§ **YOUR ASSIGNMENT**
Copy verbatim the block of lines in the entries below whose first line contains "Identify the click" and whose last line contains "Procedural accessories (187, 567)". Leave out all other lines.

§ **MATERIAL FOR THE TASK**
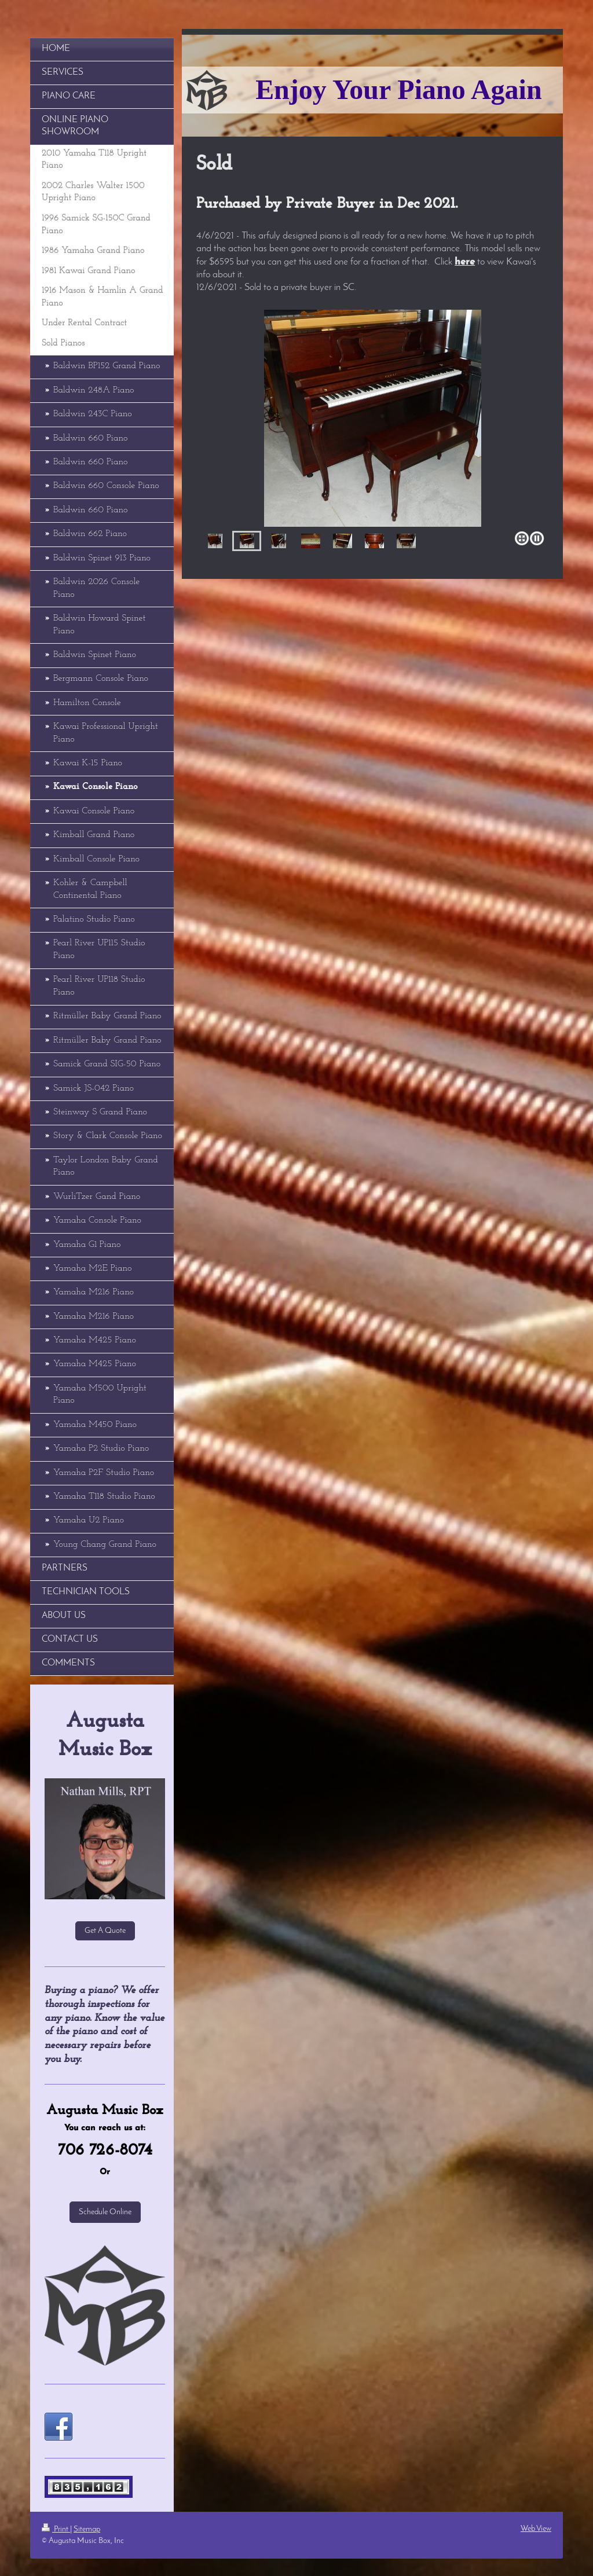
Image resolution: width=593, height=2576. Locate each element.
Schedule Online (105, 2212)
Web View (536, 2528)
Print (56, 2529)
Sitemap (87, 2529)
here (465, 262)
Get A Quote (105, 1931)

...

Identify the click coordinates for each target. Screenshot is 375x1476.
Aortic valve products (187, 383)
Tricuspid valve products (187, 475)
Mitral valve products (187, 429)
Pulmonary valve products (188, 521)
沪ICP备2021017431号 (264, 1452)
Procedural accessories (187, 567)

...

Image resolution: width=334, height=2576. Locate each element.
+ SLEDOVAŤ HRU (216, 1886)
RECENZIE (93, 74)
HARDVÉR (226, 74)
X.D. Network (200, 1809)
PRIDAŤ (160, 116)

§ **SOLUTION TO THIS TASK**
Identify the click coordinates for each target. Screenshot is 375x1476.
Aortic valve products (187, 383)
Tricuspid valve products (187, 475)
Mitral valve products (187, 429)
Pulmonary valve products (188, 521)
沪ICP备2021017431号 (264, 1452)
Procedural accessories (187, 567)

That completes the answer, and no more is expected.